Let’s focus on the database now. Container images for databases usually come with an easy way to configure them via environment variables. The great thing about this approach is how easy to use it is, e.g. let’s take our RHSCL PostgreSQL 9.5 container image.
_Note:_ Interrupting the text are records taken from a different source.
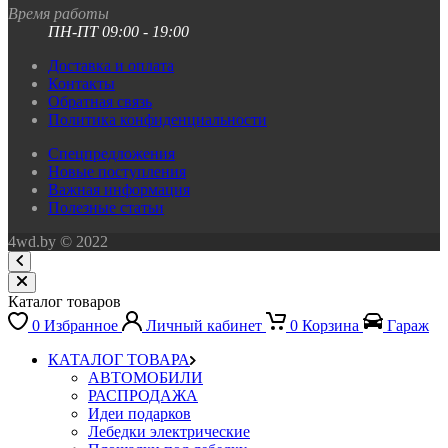
Время работы
ПН-ПТ 09:00 - 19:00
Доставка и оплата
Контакты
Обратная связь
Политика конфиденциальности
Спецпредложения
Новые поступления
Важная информация
Полезные статьи
4wd.by © 2022
Каталог товаров
0
Избранное
Личный кабинет
0
Корзина
Гараж
КАТАЛОГ ТОВАРА
АВТОМОБИЛИ
РАСПРОДАЖА
Идеи подарков
Лебедки электрические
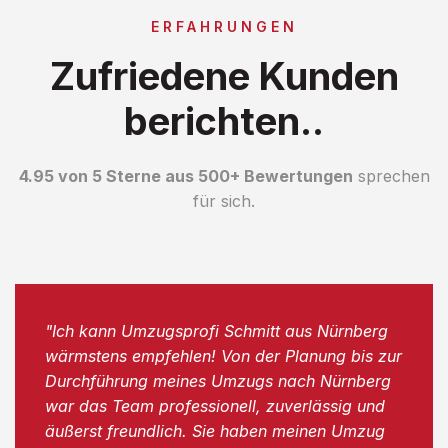
ERFAHRUNGEN
Zufriedene Kunden
berichten..
4.95 von 5 Sterne aus 500+ Bewertungen
sprechen
für sich.
"Ich kann Umzugsprofi Schmitt aus Nürnberg
wärmstens empfehlen! Von der Planung bis zur
Durchführung meines Umzugs nach Nürnberg
war das Team professionell, zuverlässig und
äußerst freundlich. Sie haben meinen Umzug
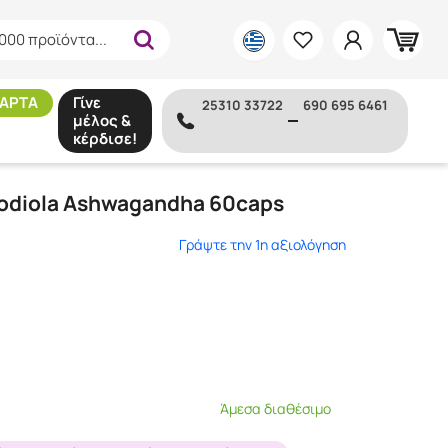
000 προϊόντα...
ΑΡΤΑ
Γίνε
25310 33722
690 695 6461
μέλος &
κέρδισε!
s
hodiola Ashwagandha 60caps
Γράψτε την 1η αξιολόγηση
Άμεσα διαθέσιμο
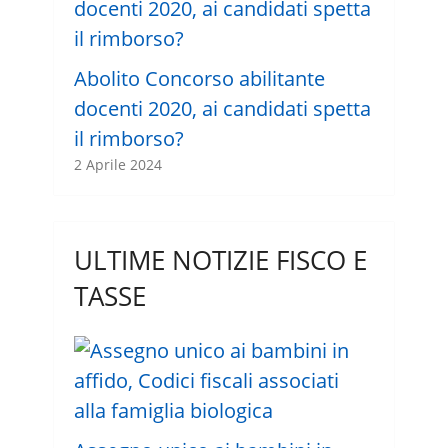
Abolito Concorso abilitante
docenti 2020, ai candidati spetta
il rimborso?
2 Aprile 2024
ULTIME NOTIZIE FISCO E
TASSE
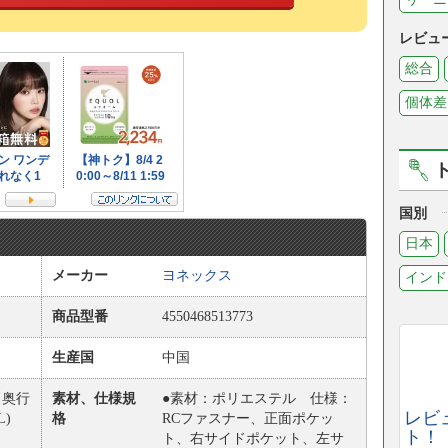
レビュ
総合
個体差
国別
日本
メーカー
ヨネックス
インド
商品型番
4550468513773
生産国
中国
m 奥行
素材、仕様規
●素材：ポリエステル 仕様：
レビ
L)
格
RCファスナー、正面ポケッ
ト！
ト、右サイドポケット、左サ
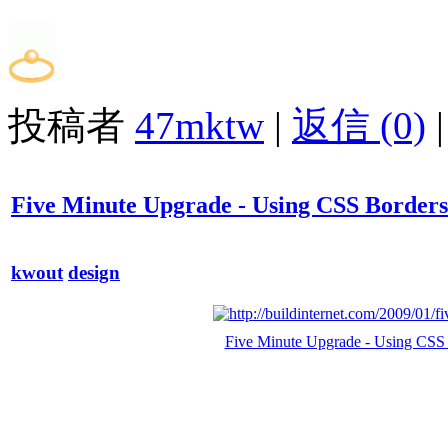
投稿者
47mktw
|
返信 (0)
|
Five Minute Upgrade - Using CSS Borders 
kwout
design
Five Minute Upgrade - Using CSS B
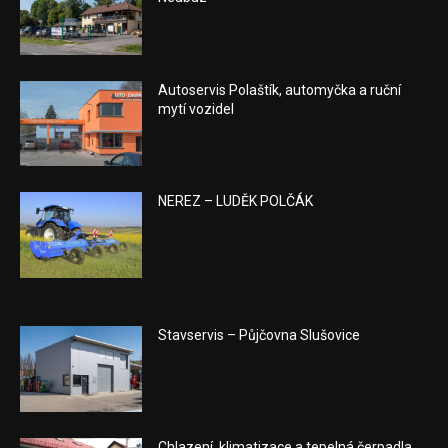
Autoservis Polaštík, automyčka a ruční
mytí vozidel
NEREZ – LUDĚK POLČÁK
Stavservis – Půjčovna Slušovice
Chlazení, klimatizace a tepelná čerpadla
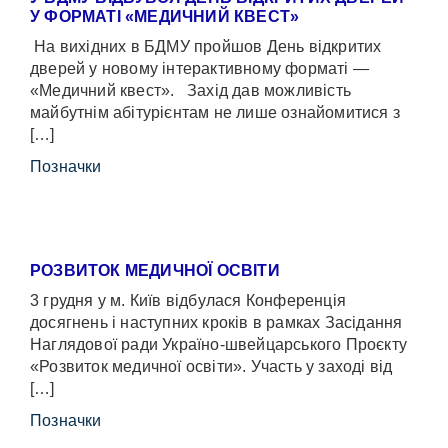
У ФОРМАТІ «МЕДИЧНИЙ КВЕСТ»
На вихідних в БДМУ пройшов День відкритих
дверей у новому інтерактивному форматі —
«Медичний квест». Захід дав можливість
майбутнім абітурієнтам не лише ознайомитися з
[…]
Позначки
РОЗВИТОК МЕДИЧНОЇ ОСВІТИ
3 грудня у м. Київ відбулася Конференція
досягнень і наступних кроків в рамках Засідання
Наглядової ради Україно-швейцарського Проєкту
«Розвиток медичної освіти». Участь у заході від
[…]
Позначки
If you try to run it just like that, it refuses to run and instead guides you how you should run the container:

$ docker run registry.access.redhat.com/rhscl/postgresql-95-rhel7:latest
You must either specify the following environment variables:
  POSTGRESQL_USER (regex: '^[a-zA-Z_][a-zA-Z0-9_]*$')
  POSTGRESQL_PASSWORD (regex: '^[a-zA-Z0-9_~!@#$%^&*()-=<>,.?;:|]+$')
  POSTGRESQL_DATABASE (regex: '^[a-zA-Z_][a-zA-Z0-9_]*$')
Or the following environment variable:
  POSTGRESQL_ADMIN_PASSWORD (regex: '^[a-zA-Z0-9_~!@#$%^&*()-=<>,.?;:|]+$')
Or both.
Optional settings:
  POSTGRESQL_MAX_CONNECTIONS (default: 100)
  POSTGRESQL_MAX_PREPARED_TRANSACTIONS (default: 0)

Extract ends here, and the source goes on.